12. I don’t believe there’s all that much good about institutional Christianity. It exists, has to exist and always will exist, but Jesus started a movement, not an institution. (And definitely not a business or a club.) Christianity is a cross-cultural, evangelistic, church planting movement. It’s all about taking the Gospel to individuals and cultures first, then practicing what it means to be Christians in whatever context we live. I can be pretty annoying about this.

17. I believe evangelicals have a fetish of wanting preachers to know everything and to tell them what to do. In fact, when the Washington Post said, years ago, that evangelicals were “…easily led,” they were more right than wrong. I’m not into the Roman Catholic view of church authority, but among what group of Christians are you more likely to be told during the sermon what to think about politics, economics, child-raising, science, psychology, literature, entertainment and education? Who’s more likely to have a series of 300 Life Principles that tell you everything including where to buy your vitamins? Yeah, that’s right. Everyone say “Baaa.”

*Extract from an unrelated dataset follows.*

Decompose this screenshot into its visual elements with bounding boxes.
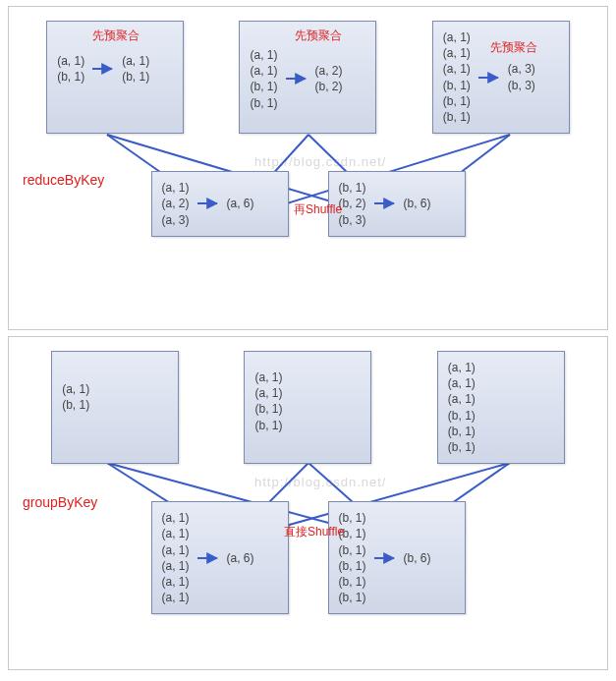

23. I believe tithing was old covenant and really has no place in the teaching of Christian stewardship today.

24. The whole concept of revival seems like a confused mess to me. A bit of truth in there, but mostly it’s a lot of tradition and manipulation.
Michael's just questioning a lot of unquestioned assumptions here. The president of the university that I work for likes to say that institutions need to build in mechanisms for self-criticism. I agree, but there is much that works against this need; defensiveness is the standard posture of the flesh. The church is really, really, really bad at self-criticism. The spirit may seem willing (although it usually doesn't) but the flesh is certainly weak!

Anyway, thanks for the hard, cold truth, Michael!